We did do one change to the code - made USBDevice non-blocking in initialization like the newly added code to make it possible to boot while nothing is connected. I am 99% sure this is not what is causing it but will try to check.

We only use the flashing/USB SDA port for flashing the device and it's otherwise not connected.

Ok - here goes:

When connecting [A]'s "user USB" Serial (non-flashing) port to the new mac - or any other computer - it pops up as a tty/usb serial device (CDC profile and all)

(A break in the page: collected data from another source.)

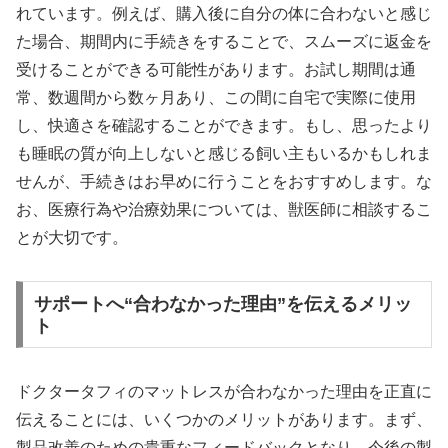
れています。例えば、購入後に自分の体に合わないと感じ
た場合、期間内に手続きをすることで、スムーズに返金を
受けることができる可能性があります。お試し期間は通
常、数週間から数ヶ月あり、この間に自宅で実際に使用
し、快適さを確認することができます。もし、思ったより
も睡眠の質が向上しないと感じる飼い主もいるかもしれま
せんが、手続きはお早めに行うことをおすすめします。な
お、医療行為や治療効果については、獣医師に相談するこ
とが大切です。
サポートへ“合わなかった理由”を伝えるメリッ
ト
ドクタータフィのマットレスが合わなかった理由を正直に
伝えることには、いくつかのメリットがあります。まず、
製品改善のための貴重なフィードバックとなり、今後の製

When connecting [B]'s "user USB" Serial port to the new MacBook2013/Haswell devices - we get an error that "it could not enumerate" (ref: http://mbed.org/questions/2599/Is-USBSerial-giving-problems-on-new-Hasw/ )

We are having issues getting drivers signed for Win8 ... but for ALL other machines than Win8 (meaning: Ubuntu Linux, Chromebook, older macs [pre-haswell - even with new OSX on them] and Windows7) the USB Serial/CDC is detected and it's possible to communicate with the device.

The funny thing is that the factory firmware on the FRDM-KL25Z works with the same port on the same Mac where the mbed code fails (there is some simple touch data logging it sends out) so it's not a hardware issue.

Does that explain?

posted by Lars Knudsen 12 Mar 2014

Just want to add that I have filed a bug with apple also: 16311518

posted by Lars Knudsen 13 Mar 2014

Hi again - the Apple engineers replied - and they seem to be quite specific:

"This is not an OS X problem. It is a low level problem with the board when communicating with a USB 3.0 controller. The device is not responding to a SET_ADDRESS command. In other cases, it does not respond to the GET_DESCRIPTOR(CONFIGURATION). It has nothing to do with the descriptors programmed."

I am not a USB low level expert - so I hope that there are someone here who can help me out with what this means.